Update – Part V of Building a High Performance GPU Computing Workstation – lessons learned and partitioning

So, having lived with this particular system for about two years since Summer of ’17, we’ve learned a bunch about its strengths, weaknesses, and reliability.

A second 1080Ti and 8TB HDD in RAID 1 configuration were added (on the way to RAID 5). Even with a plethora of data, backups, and on-disk image augmentation experiments, its been hard to crack over a TB of use on the data Hard disk.

The main system bottleneck is not GPU throughput, but memory. The two 1080Ti’s (only) have 22GB of resident GPU DDR5 memory. That has practical impacts on image-based deep learning, particularly in algorithm depth and batch size. Batch size is important because many algorithms (particularly residual networks like ResNet50) use BatchNorm, and batch sizes <16 perform worse.(ref) The largest determinant of batch size is image size, with larger images decreasing batch size. The only relevant upgrade for the 11GB 1080Ti’s is two 24GB NVIDIA TITAN RTX’s with a NV-link connector, for a cool $5K, or two 48GB Quadro 8000’s for about 11K. At those prices, data-center charges start seeming reasonable.

It was anticipated that deep learning environments would run in Windows 10 via anaconda and Ubuntu 16.04LTS. That rarely happened, and most experimentation was done in Ubuntu. Anaconda was frustrating.

Our implementation of Ubuntu worked well enough, but as we installed packages at the root level, over time, similar to the old Windows 95 Registry clutter problem, broken packages and dependencies caused persistent “system errors” which were impossible to track down.

The system update and upgrade comprised the following:

1. Repartitioning Windows 10 to free up SSD space.

2. Upgrading Ubuntu 16.04LTS to 18.04LTS and migrating the $HOME folder from the HDD to the freed-up SSD.

3. Adopting a new workflow with dockerized containers. This may potentially address the reproducibility issues I’ve written about before and decrease the degree of variance in SGD retraining, which I think is a bigger issue than people care to admit. It also may minimize the risk of corruption of the base ubuntu OS with package add-ons and removals which can be now done inside a dockerized container.

Re-partitioning

First, we booted Windows and entered disk management to resize the main Windows Partition from this:

Pre partitioning
Base Configuration
post configuration
To This

Note we reclaimed about 100 GB from Windows in NTFS C: Then we shutdown /s /f /t 0 in windows admin prompt and rebooted selecting Ubuntu from GRUB. Launching GPARTED, we see this:

Immediately after Windows Partition

so, we click on the unallocated resource with 344.19Gib and tell GPARTED we want to resize it to XXXXX and reformat it as ext4 and give it the name Home Partition. Hit execute thereafter and see this:

New /ext partition of 300GB – ready for $HOME

I then followed the steps given for moving /home to a new partition, backing old home to a separate directory on the HDD. Honestly, in retrospect, I don’t advise it. Things were very, very wonky afterwards and I wasn’t sure if I was using the new partition, the old partition, or both.

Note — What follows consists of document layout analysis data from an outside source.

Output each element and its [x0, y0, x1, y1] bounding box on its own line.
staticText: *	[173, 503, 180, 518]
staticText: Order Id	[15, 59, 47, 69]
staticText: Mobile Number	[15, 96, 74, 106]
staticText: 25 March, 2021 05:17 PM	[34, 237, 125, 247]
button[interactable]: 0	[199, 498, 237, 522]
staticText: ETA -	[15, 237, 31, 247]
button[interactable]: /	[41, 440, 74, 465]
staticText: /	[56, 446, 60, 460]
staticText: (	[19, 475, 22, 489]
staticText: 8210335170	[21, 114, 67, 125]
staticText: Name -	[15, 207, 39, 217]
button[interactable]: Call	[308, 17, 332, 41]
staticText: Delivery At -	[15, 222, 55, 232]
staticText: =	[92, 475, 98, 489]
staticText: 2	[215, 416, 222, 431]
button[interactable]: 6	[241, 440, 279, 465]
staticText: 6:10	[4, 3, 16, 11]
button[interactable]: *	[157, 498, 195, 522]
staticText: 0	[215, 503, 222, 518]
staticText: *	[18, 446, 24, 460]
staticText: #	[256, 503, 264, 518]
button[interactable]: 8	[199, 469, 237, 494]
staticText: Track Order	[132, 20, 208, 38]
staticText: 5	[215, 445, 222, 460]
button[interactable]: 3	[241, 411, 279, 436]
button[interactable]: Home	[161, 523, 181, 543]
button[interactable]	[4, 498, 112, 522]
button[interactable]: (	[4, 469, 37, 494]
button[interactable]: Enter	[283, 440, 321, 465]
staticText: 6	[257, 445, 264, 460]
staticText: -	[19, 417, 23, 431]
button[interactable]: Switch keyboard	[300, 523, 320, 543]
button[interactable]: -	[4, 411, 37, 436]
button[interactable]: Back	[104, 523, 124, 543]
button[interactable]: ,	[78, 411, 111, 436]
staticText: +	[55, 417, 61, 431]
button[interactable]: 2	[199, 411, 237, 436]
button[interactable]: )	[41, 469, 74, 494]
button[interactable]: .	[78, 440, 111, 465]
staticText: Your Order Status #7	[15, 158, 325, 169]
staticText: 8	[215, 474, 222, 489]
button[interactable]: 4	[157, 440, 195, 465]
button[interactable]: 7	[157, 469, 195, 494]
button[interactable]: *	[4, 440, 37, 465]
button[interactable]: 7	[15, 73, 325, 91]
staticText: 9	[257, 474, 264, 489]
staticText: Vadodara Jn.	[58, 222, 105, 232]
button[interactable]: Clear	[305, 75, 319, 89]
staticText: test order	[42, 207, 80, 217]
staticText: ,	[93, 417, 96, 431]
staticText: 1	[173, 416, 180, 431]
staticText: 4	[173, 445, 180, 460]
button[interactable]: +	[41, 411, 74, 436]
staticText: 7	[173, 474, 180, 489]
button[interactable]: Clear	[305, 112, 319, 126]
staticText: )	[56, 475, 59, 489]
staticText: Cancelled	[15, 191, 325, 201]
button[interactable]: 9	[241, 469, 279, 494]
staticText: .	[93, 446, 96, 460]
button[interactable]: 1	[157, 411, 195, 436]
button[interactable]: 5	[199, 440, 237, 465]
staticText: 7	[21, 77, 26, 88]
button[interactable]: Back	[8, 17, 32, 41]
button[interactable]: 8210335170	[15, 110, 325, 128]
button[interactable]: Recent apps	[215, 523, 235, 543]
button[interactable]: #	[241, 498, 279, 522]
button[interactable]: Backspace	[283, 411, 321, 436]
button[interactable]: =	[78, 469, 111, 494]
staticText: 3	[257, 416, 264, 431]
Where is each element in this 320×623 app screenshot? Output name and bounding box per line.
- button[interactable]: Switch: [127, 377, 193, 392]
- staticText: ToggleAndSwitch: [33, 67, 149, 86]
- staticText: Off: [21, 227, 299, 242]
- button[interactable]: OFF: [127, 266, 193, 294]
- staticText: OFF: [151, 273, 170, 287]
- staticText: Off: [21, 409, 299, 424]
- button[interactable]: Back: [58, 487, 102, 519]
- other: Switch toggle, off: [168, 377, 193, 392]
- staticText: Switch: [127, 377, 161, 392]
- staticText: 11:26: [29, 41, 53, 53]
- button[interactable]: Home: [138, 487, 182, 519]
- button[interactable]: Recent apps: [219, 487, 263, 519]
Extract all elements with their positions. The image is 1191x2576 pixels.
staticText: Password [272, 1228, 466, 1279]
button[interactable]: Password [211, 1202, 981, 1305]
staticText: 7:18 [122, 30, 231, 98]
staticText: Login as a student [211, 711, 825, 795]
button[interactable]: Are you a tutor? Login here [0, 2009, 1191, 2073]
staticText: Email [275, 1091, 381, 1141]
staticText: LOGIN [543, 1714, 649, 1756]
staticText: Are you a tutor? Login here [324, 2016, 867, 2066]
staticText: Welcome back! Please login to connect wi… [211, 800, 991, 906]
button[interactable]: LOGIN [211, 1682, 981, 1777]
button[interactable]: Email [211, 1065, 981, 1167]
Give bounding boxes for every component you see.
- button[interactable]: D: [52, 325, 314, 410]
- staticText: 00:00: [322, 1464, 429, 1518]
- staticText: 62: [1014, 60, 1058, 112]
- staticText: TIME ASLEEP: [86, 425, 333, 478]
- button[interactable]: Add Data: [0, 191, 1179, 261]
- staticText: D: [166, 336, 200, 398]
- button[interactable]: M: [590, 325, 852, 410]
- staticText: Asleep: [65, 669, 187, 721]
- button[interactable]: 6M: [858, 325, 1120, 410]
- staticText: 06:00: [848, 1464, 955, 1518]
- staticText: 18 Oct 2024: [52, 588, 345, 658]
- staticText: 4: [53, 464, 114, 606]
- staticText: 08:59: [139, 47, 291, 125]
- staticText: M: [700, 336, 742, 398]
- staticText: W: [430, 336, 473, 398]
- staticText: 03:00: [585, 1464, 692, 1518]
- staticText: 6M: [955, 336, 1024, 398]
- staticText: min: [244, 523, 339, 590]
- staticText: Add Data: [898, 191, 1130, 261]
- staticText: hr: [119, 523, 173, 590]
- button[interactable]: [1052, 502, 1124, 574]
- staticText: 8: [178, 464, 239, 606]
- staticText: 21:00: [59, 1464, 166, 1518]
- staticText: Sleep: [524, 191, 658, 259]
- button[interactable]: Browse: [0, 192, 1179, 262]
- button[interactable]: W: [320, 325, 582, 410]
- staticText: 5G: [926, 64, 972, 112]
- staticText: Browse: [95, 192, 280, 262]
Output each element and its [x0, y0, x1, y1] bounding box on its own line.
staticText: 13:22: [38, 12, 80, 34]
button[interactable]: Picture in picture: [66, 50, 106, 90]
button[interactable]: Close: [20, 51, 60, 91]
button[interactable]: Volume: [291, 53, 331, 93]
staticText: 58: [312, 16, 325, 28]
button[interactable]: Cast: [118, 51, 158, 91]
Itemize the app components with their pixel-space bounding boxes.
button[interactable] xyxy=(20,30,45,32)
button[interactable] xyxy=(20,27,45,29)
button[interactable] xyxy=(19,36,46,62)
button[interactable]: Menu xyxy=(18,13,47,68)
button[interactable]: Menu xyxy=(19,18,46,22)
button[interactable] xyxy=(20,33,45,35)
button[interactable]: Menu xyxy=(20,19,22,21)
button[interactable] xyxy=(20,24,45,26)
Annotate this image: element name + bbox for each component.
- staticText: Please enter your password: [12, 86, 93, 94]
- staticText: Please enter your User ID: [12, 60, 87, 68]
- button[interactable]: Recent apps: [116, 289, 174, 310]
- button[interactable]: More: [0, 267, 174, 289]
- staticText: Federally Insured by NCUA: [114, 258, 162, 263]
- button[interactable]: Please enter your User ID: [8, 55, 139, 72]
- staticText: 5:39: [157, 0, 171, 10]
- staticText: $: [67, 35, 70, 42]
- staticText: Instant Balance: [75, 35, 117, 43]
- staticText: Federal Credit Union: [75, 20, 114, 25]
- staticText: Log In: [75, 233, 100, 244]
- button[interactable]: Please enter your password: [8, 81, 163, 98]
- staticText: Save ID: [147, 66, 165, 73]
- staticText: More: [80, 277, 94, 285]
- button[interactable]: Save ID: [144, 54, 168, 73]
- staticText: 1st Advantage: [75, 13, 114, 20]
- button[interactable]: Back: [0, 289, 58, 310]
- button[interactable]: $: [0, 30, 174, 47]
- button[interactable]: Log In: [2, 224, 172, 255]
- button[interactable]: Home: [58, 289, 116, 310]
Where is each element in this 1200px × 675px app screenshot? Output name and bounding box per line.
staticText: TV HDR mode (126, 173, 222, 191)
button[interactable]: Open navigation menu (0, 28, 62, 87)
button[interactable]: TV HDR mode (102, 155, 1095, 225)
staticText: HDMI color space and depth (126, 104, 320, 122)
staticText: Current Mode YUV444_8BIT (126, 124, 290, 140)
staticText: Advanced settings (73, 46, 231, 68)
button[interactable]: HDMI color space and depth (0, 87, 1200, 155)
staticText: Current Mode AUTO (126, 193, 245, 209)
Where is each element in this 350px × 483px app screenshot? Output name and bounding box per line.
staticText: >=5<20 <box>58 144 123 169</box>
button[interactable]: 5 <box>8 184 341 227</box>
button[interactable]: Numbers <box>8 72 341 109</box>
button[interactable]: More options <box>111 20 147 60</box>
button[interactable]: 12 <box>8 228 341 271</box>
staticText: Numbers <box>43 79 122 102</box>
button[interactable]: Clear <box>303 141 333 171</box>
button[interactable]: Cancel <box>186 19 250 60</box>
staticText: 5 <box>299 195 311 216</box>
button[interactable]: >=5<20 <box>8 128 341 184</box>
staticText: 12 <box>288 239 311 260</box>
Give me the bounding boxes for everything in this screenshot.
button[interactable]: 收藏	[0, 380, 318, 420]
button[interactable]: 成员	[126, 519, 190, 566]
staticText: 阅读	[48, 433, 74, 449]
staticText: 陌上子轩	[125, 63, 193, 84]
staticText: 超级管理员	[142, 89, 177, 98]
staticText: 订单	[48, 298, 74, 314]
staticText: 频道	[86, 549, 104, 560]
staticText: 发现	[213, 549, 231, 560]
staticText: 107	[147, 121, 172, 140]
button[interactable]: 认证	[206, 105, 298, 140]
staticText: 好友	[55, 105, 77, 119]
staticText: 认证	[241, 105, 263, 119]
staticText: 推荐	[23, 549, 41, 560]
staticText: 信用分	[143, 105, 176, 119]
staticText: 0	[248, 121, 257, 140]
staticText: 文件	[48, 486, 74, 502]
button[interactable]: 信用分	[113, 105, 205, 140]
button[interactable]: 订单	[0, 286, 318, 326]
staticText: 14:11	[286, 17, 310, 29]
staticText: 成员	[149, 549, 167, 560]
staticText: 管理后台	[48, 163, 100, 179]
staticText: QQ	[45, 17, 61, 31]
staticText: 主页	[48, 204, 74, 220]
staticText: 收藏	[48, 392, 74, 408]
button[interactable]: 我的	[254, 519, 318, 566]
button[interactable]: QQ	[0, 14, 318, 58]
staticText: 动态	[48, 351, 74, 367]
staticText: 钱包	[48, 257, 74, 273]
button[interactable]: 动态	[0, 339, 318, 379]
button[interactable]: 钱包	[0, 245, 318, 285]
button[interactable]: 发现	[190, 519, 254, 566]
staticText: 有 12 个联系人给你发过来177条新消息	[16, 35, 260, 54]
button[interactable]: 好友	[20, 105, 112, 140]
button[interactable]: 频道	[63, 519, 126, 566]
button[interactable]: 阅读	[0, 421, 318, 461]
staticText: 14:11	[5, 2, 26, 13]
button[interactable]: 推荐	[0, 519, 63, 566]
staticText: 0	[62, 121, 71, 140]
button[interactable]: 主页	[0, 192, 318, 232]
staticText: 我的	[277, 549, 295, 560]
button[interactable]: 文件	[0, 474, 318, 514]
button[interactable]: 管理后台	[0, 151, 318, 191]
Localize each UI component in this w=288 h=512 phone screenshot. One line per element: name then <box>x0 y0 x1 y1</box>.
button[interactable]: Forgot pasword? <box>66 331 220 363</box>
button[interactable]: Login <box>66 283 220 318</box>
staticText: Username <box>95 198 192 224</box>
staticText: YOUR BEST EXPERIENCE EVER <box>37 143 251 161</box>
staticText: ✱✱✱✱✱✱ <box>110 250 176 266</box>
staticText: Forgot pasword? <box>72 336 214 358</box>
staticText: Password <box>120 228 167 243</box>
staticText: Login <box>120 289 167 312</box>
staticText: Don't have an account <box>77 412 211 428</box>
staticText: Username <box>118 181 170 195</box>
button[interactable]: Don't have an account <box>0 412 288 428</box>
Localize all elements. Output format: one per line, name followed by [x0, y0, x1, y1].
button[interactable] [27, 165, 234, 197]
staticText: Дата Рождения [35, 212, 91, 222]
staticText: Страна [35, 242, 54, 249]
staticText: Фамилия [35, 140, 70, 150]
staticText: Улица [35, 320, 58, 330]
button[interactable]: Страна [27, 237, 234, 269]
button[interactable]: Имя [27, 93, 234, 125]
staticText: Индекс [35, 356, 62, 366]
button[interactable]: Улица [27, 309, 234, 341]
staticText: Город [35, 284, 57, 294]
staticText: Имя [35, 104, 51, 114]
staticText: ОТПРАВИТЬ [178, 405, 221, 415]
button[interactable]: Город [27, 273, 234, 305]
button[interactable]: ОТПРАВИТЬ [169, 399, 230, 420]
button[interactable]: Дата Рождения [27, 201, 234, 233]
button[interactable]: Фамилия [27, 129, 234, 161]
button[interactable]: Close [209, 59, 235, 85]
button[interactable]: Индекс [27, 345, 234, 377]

I ended up re-installing Ubuntu 18 on the SSD, specifying nvme0n1p7 as the new /home.

While I had read it would erase everything in $HOME destructively, it didn’t completely, so I had to go through and hand delete the stuff I thought shouldn’t be there. It also broke GRUB, so I had to repair grub with boot-repair:

sudo add-apt-repository ppa:yannubuntu/boot-repair

sudo apt-get update

sudo apt-get install -y boot-repair

Then, I had to re-customize my GRUB with grub customizer.

And start the firewall.

sudo ufw allow ssh

sudo ufw enable